Stories from the Road: Deer Without Fear

My mother’s relationship with the deer in her community has been fodder for a great many of my articles over the years.  She has named half a dozen of them.  They give birth in her yard.  They eat out of her hand.  They watch her from outside her kitchen window and start gathering in the back yard when she approaches the door.  Cattle feed and watermelon rinds will do that, apparently.

My mother is the gentlest soul I know.  Seeing her interact with the deer kind of makes sense, in a weird sort of way.  Dad’s relationship with them is somewhat more puzzling.  Although certainly a gentle soul himself, Dad was the one who taught me to aim a rifle at one of these creatures and shoot to kill.  I spent my entire childhood staring up at the mounted head of a deer the size of a small cow.  My dad’s work.  I ate many a mess of chicken fried steak made with venison — cooked by my mom, so I guess she is complicit as well, in a way.  And now the great deer slayer is feeding them cantaloupe — not to fatten them up, but just because it is pleasant, peaceful way to pass a decade or two.

And I’m part of the hypocrisy as well now.  Two of them ate pellets out of my hand during my recent trip to Burnet.  They had no way of knowing, of course, that I had snuffed out the life of a couple of their Alabama cousins in recent months.  But I knew.  And like my parents, I saw no conflict of interest.  I enjoyed the one, I enjoyed the other.

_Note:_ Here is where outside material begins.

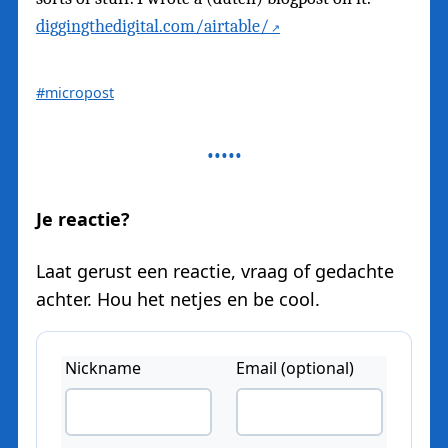
diggingthedigital.com/airtable/
#micropost
Je reactie?
Laat gerust een reactie, vraag of gedachte
achter. Hou het netjes en be cool.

I’m trying to see this phenomenon from the perspective of the deer.  All of their instincts are telling them to stay far away from the humans.  But they pose no obvious threat.  And the food is good.  Everyone else is buying in, so why not?

Let’s expand on that thought a bit.  But instead of deer, let’s talk about sheep.  Jesus’ sheep.

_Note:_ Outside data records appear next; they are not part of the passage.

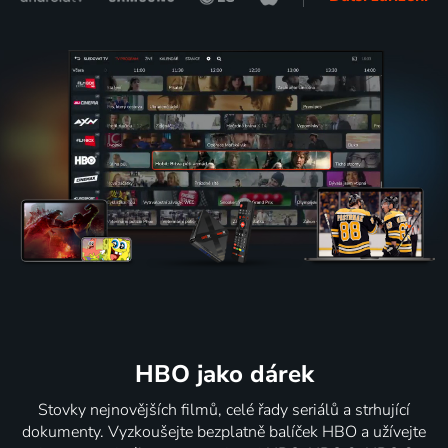
HBO jako dárek
Stovky nejnovějších filmů, celé řady seriálů a strhující
dokumenty. Vyzkoušejte bezplatně balíček HBO a užívejte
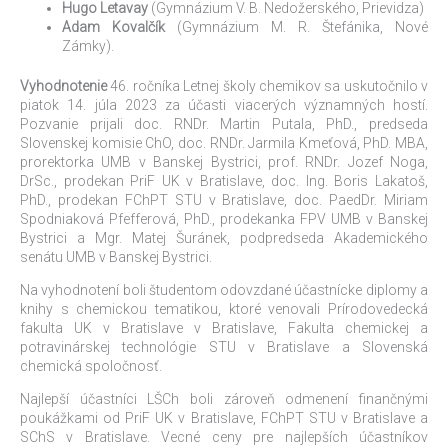
Hugo Letavay
(Gymnázium V. B. Nedožerského, Prievidza)
Adam Kovalčík
(Gymnázium M. R. Štefánika, Nové
Zámky).
Vyhodnotenie
46. ročníka Letnej školy chemikov sa uskutočnilo v
piatok 14. júla 2023 za účasti viacerých významných hostí.
Pozvanie prijali doc. RNDr. Martin Putala, PhD., predseda
Slovenskej komisie ChO, doc. RNDr. Jarmila Kmeťová, PhD. MBA,
prorektorka UMB v Banskej Bystrici, prof. RNDr. Jozef Noga,
DrSc., prodekan PriF UK v Bratislave, doc. Ing. Boris Lakatoš,
PhD., prodekan FChPT STU v Bratislave, doc. PaedDr. Miriam
Spodniaková Pfefferová, PhD., prodekanka FPV UMB v Banskej
Bystrici a Mgr. Matej Šuránek, podpredseda Akademického
senátu UMB v Banskej Bystrici.
Na vyhodnotení boli študentom odovzdané účastnícke diplomy a
knihy s chemickou tematikou, ktoré venovali Prírodovedecká
fakulta UK v Bratislave v Bratislave, Fakulta chemickej a
potravinárskej technológie STU v Bratislave a Slovenská
chemická spoločnosť.
Najlepší účastníci LŠCh boli zároveň odmenení finančnými
poukážkami od PriF UK v Bratislave, FChPT STU v Bratislave a
SChS v Bratislave. Vecné ceny pre najlepších účastníkov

Anyone who has spent quality time in the Lord’s fold knows the truth of Paul’s words in Acts 20:29-30.  Wolves sometimes look like sheep.  Sometimes they used to be sheep — even leaders among the sheep. 

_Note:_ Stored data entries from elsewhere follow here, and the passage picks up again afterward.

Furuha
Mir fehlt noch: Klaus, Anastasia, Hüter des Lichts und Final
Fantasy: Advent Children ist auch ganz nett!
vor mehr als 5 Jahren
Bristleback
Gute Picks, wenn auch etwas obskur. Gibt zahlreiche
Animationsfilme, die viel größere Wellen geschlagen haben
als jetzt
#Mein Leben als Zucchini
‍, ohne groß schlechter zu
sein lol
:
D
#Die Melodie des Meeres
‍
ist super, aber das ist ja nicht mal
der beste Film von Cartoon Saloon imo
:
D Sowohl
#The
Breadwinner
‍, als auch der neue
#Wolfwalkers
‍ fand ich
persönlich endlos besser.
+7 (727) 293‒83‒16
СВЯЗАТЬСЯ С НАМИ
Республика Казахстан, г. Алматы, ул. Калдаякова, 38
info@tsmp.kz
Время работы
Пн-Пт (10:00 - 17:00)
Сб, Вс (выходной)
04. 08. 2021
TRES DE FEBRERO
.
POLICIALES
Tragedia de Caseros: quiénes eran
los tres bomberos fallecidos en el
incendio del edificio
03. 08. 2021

The sheep convince themselves that their instincts are flawed because it is in their short-term interest to think so.  The flock is at peace.  No one is starving.  No predators threaten from the outside.  And the wolves-in-disguise do actually serve the interests of the sheep from time to time.  But a wolf is a wolf.  And the wolf serves himself, first and foremost.  The hireling of John 10:12-13 is in the end no better than whatever or whoever it is that poses a threat to the sheep.  Only one whose agenda is uncluttered, such as the good Shepherd Himself (John 10:11), can be trusted with the lives of the sheep.

Read Ezekiel 34:1-4.  The wolf will eat the sheep.  It is only a matter of time and circumstance.

It is ultimately the job of the deer, and the sheep, to protect themselves.  God has given them — us — the wherewithal to do so.  We honor those who feed us the bread of life (Galatians 6:6), but we test the words of all those claiming to be guided by the Spirit (1 John 4:1).   We submit to elder authority whenever we can do so in harmony with God’s word (Hebrews 13:17), but we accept credible testimony against them and act accordingly (1 Timothy 5:19-22),  Passages such as Romans 16:17-18 and Titus 3:10-11 must be respected and obeyed, particularly when the troublemaker under consideration is trusted with the souls of his brethren.

Diotrephes must be identified, branded, and (if he does not turn) banished.  His soul, and the body of Christ, depends upon it.